Watson & Jones: Digital Forensics Processing and Procedures
I just got my hands on this volume … and I find that it's not a particular quick or easy read, nor do I find the information I would like to find present in the index … but then I suspect it's more targeted towards management.
Has anyone any reasoned opinions on it?
What prompted me to get it was the 'Meeting the Requirements if ISO 17020, ISO 17025, ISO 27001 and Best Practice Requirements' subtitle … but I'm beginning to regret it all those appendixes, and the detailed description of possible evidence ("Printer A method for printing hard copy images" … and 'order of volatility' including CPU registers, which is true, but not useful)
Yes I have this book and referred to it on a number of occasions. The description of the book on page XXI is fairly stated. Anyone can learn from the book (not only management), but it doesn't set out how specifically to perform a particular task. It is worth having a copy, but you will still need to develop your own specific written procedures.
All forensic acquisition of media from exhibits must be carried out using approved write blockers wherever possible…
What type of write blockers? Hardware write blockers can write to an evidence drive even without a command from a host. Also, hardware write blockers can block access to some sectors.
Consideration should be given, if a write blocker is not available to using the Linux Dynamic Dump "dd" command as this can prevent writing to the device by default.
The "dd" command cannot prevent writing to a drive. It does not have such functionality.
Linux tools do not need a write blocker, as the disk can be mounted read only…
This is wrong. Again.
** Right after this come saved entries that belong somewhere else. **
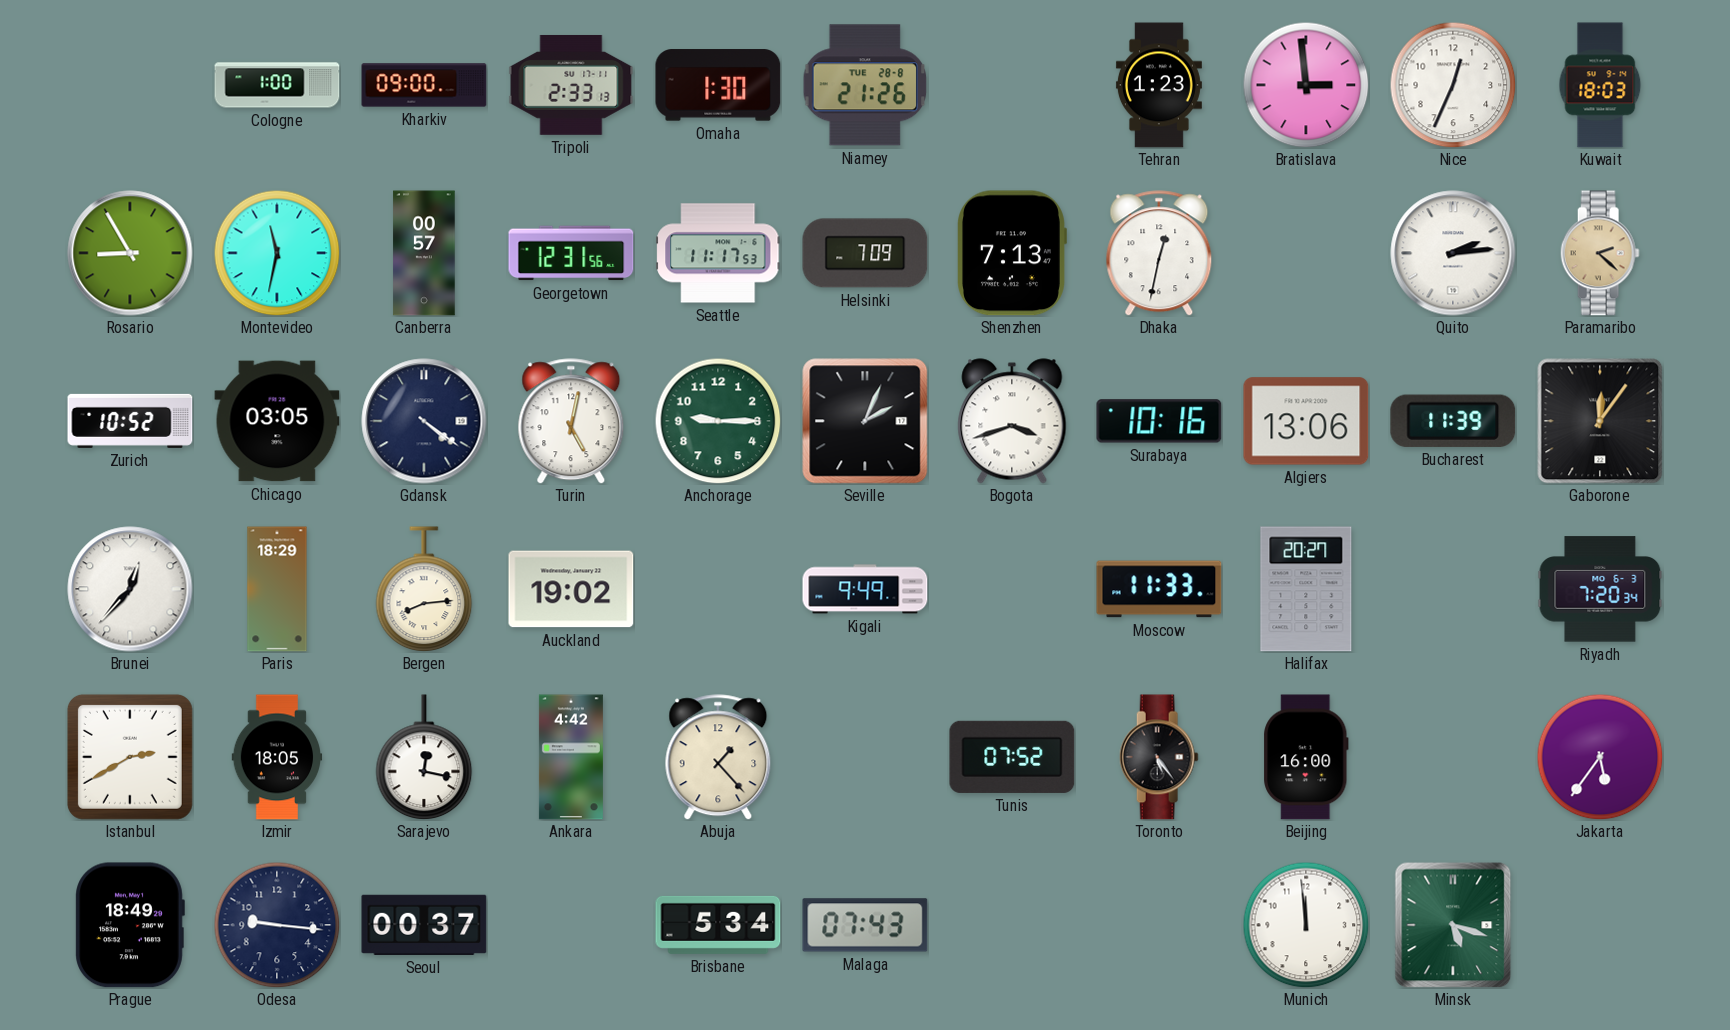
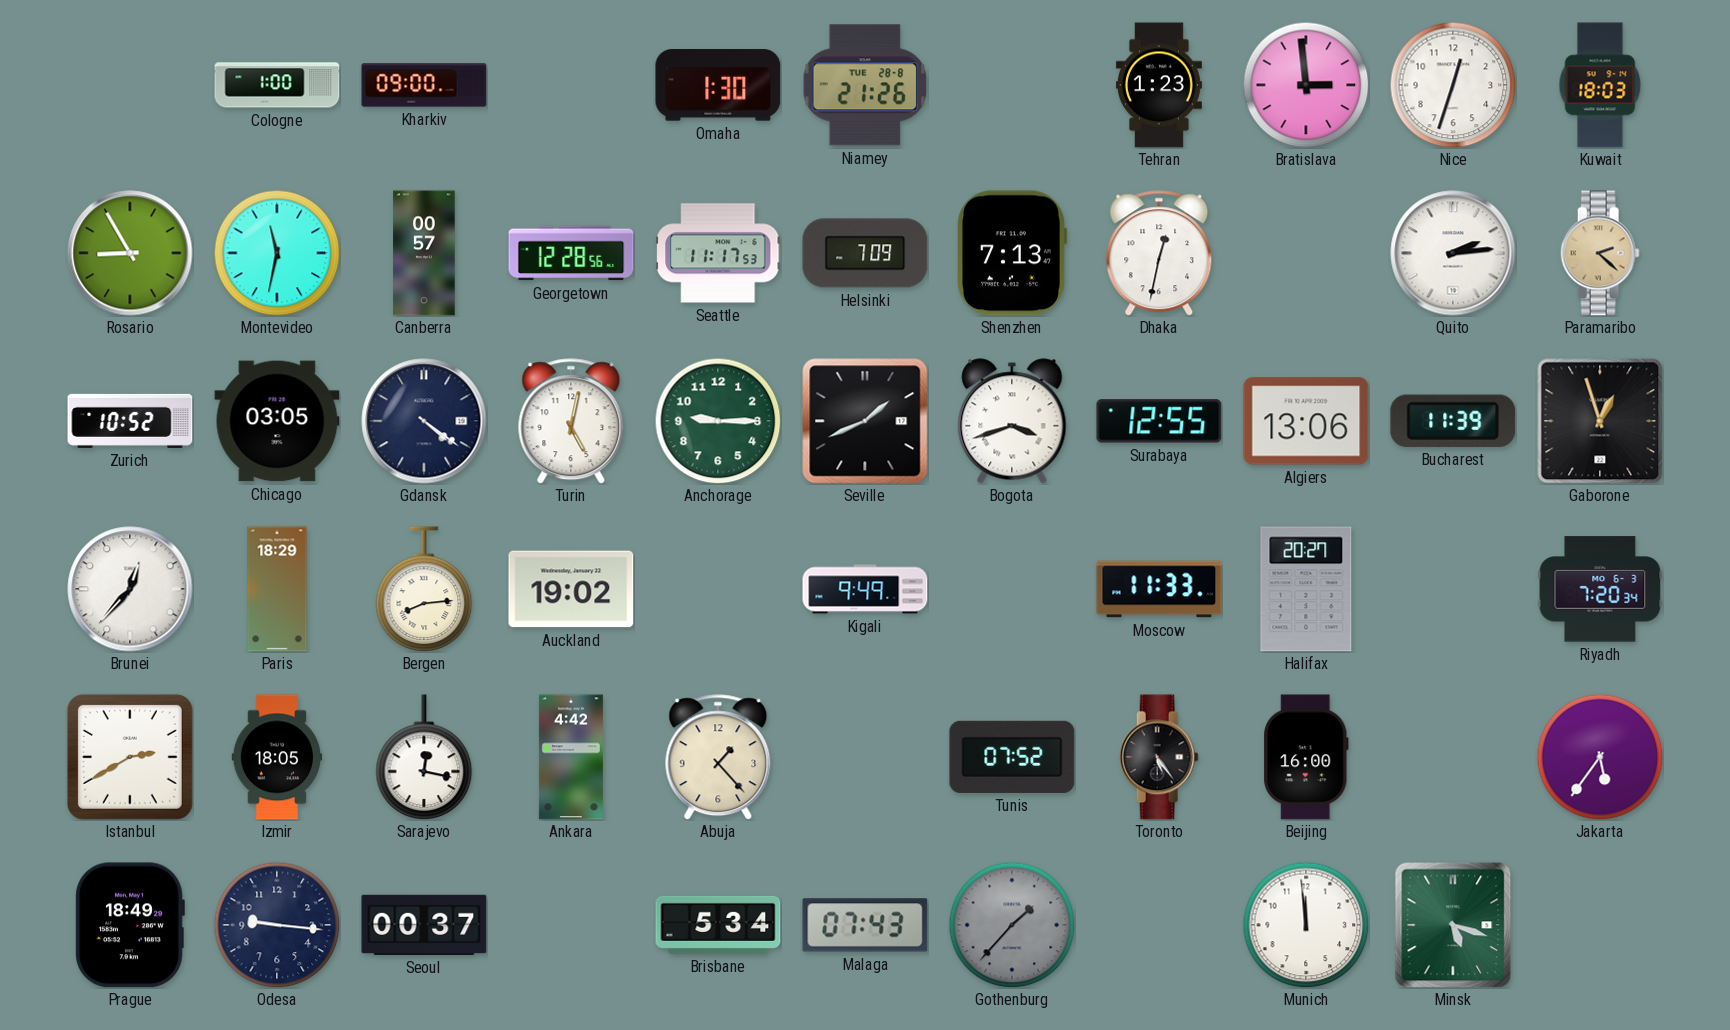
Tripoli: 2:33 -> none
Nice: 12:34 -> 12:33
Georgetown: 12:31 -> 12:28
Seville: 2:04 -> 1:41
Surabaya: 10:16 -> 12:55
Gaborone: 12:06 -> 12:57
Gothenburg: none -> 1:37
In order to mount a file system read-only, you need to patch the kernel. Also, the mount process is not the only dangerous action performed by a Linux-based operating system (be sure to activate Linux LVM & Linux RAID volumes in the read-only mode too).
When talking about validation, be sure to mention the following topics extracting firmware from a hardware device, extracting firmware from an update package, unpacking firmware, IDA Pro.
Section 184.108.40.206 describes a typical black-box testing approach. Do not rely on black-box tests only! Why? Read this short paper https://github.com/msuhanov/Linux-write-blocker/blob/master/research/2017-01_Write_blockers.pdf
I just wanted to draw attention to the following, from the Glossary, on page e4
Browser Short for Web Browser.
A software application used to locate and display Web pages.
The two most popular browsers are Netscape Navigator and Microsoft Internet Explorer.